Problem: Below is a listing with pictures. Repeat exactly the lines starting at the one holding "VIERNES, 24 DE JULIO DE 2026" and going on through the one holding "Marken & Produkte", and leave every picture out.

Records provided:
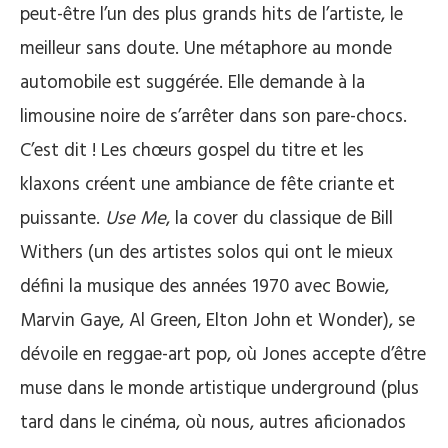
peut-être l’un des plus grands hits de l’artiste, le
meilleur sans doute. Une métaphore au monde
automobile est suggérée. Elle demande à la
limousine noire de s’arrêter dans son pare-chocs.
C’est dit ! Les chœurs gospel du titre et les
klaxons créent une ambiance de fête criante et
puissante.
Use Me
, la cover du classique de Bill
Withers (un des artistes solos qui ont le mieux
défini la musique des années 1970 avec Bowie,
Marvin Gaye, Al Green, Elton John et Wonder), se
dévoile en reggae-art pop, où Jones accepte d’être
muse dans le monde artistique underground (plus
tard dans le cinéma, où nous, autres aficionados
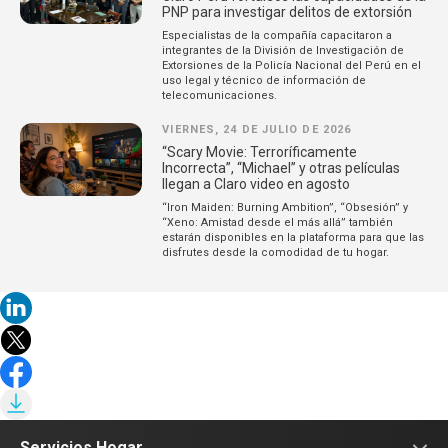
PNP para investigar delitos de extorsión
Especialistas de la compañía capacitaron a
integrantes de la División de Investigación de
Extorsiones de la Policía Nacional del Perú en el
uso legal y técnico de información de
telecomunicaciones.
VIERNES, 24 DE JULIO DE 2026
“Scary Movie: Terroríficamente
Incorrecta”, “Michael” y otras películas
llegan a Claro video en agosto
“Iron Maiden: Burning Ambition”, “Obsesión” y
“Xeno: Amistad desde el más allá” también
estarán disponibles en la plataforma para que las
disfrutes desde la comodidad de tu hogar.
Servicios Hogar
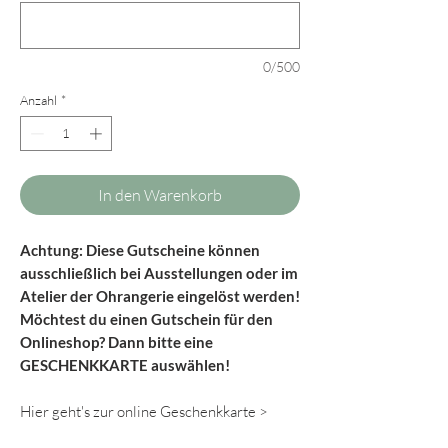
0/500
Anzahl
*
In den Warenkorb
Achtung: Diese Gutscheine können
ausschließlich bei Ausstellungen oder im
Atelier der Ohrangerie eingelöst werden!
Möchtest du einen Gutschein für den
Onlineshop? Dann bitte eine
GESCHENKKARTE auswählen!
Hier geht's zur online Geschenkkarte >
Home > Geschenkkarte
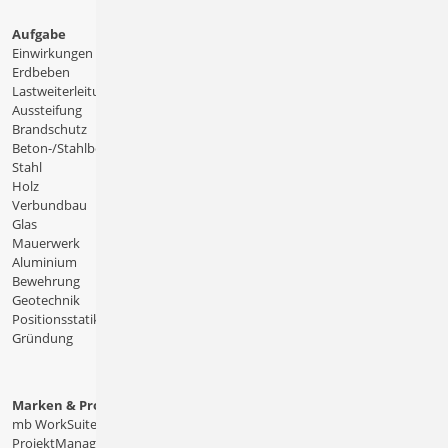
Aufgabe
Einwirkungen
Erdbeben
Lastweiterleitung
Aussteifung
Brandschutz
Beton-/Stahlbeton
Stahl
Holz
Verbundbau
Glas
Mauerwerk
Aluminium
Bewehrung
Geotechnik
Positionsstatik
Gründung
Marken & Produkte
mb WorkSuite
ProjektManager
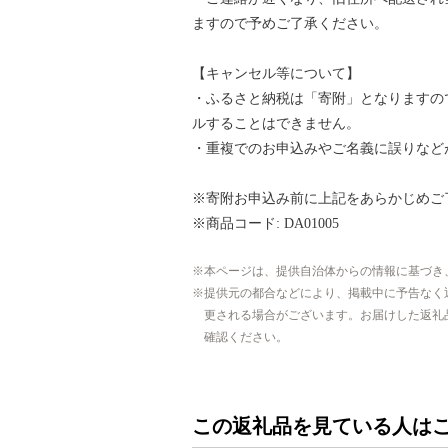
ますので予めご了承ください。
【キャンセル等について】
・ふるさと納税は「寄附」となりますの
ルすることはできません。
・重複でのお申込みやご名義に誤りなど
※寄附お申込み前に上記をあらかじめご
※商品コード: DA01005
本ページは、提供自治体からの情報に基づき
提供元の都合などにより、掲載中に予告なく
更される場合がございます。お届けした返礼
確認ください。
この返礼品を見ている人は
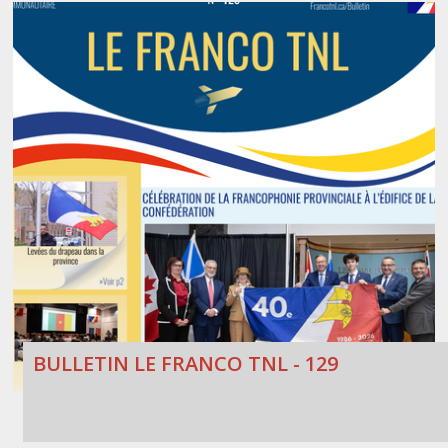
BULLETIN LE FRANCO TNL - 129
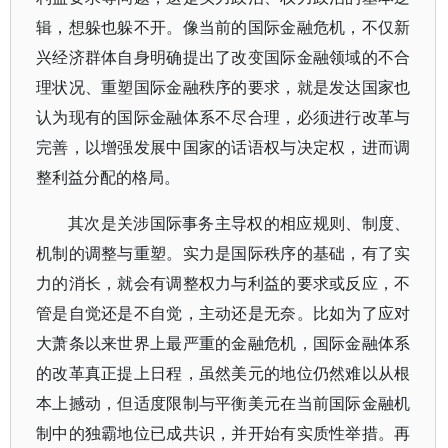
辑，想躲也躲不开。像当前的国际金融危机，不仅新
兴经济群体自身明确提出了改变国际金融领域的不合
理状况、重塑国际金融秩序的要求，就是发达国家也
认为现有的国际金融体系不尽合理，必须进行改革与
完善，以增强发展中国家的话语权与决定权，进而调
整利益分配的格局。
其次是关涉国际事务主导权的相应规则、制度、
机制的调整与重塑。实力是国际秩序的基础，有了实
力的消长，就会有调整权力与利益的要求或反应，不
管是自觉还是不自觉，主动还是无奈。比如为了应对
大萧条以来世界上最严重的金融危机，国际金融体系
的改革真正提上日程，虽然美元的地位仍然难以从根
本上撼动，但适度限制与平衡美元在当前国际金融机
制中的独霸地位已成共识，并开始有实质性举措。再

Your response:
VIERNES, 24 DE JULIO DE 2026
“Scary Movie: Terroríficamente
Incorrecta”, “Michael” y otras películas
llegan a Claro video en agosto
“Iron Maiden: Burning Ambition”, “Obsesión” y
“Xeno: Amistad desde el más allá” también
estarán disponibles en la plataforma para que las
disfrutes desde la comodidad de tu hogar.
Servicios Hogar
0/500
Anzahl
*
In den Warenkorb
Achtung: Diese Gutscheine können
ausschließlich bei Ausstellungen oder im
Atelier der Ohrangerie eingelöst werden!
Möchtest du einen Gutschein für den
Onlineshop? Dann bitte eine
GESCHENKKARTE auswählen!
Hier geht's zur online Geschenkkarte >
Home > Geschenkkarte
Aufgabe
Einwirkungen
Erdbeben
Lastweiterleitung
Aussteifung
Brandschutz
Beton-/Stahlbeton
Stahl
Holz
Verbundbau
Glas
Mauerwerk
Aluminium
Bewehrung
Geotechnik
Positionsstatik
Gründung
Marken & Produkte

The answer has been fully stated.